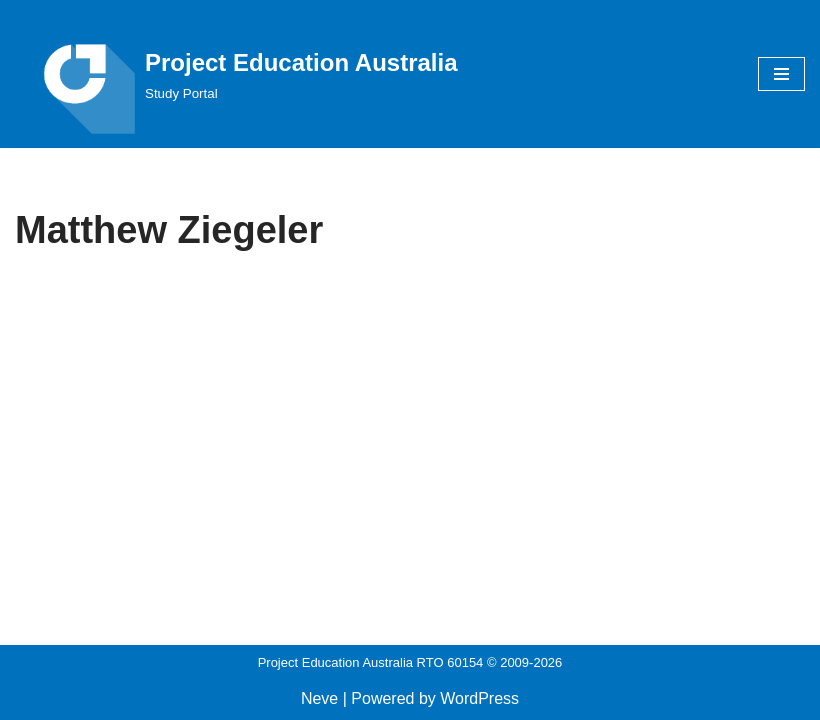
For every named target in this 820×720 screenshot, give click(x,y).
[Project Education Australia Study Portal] (236, 74)
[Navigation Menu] (781, 74)
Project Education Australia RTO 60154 (371, 662)
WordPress (479, 698)
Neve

• **WHAT TO DO**:
What is needed is an exact copy of every entry, with the pictures removed.

• **SOLUTION TO THIS PROBLEM**:
For every named target in this 820×720 screenshot, give click(x,y).
[Project Education Australia Study Portal] (236, 74)
[Navigation Menu] (781, 74)
Project Education Australia RTO 60154 (371, 662)
WordPress (479, 698)
Neve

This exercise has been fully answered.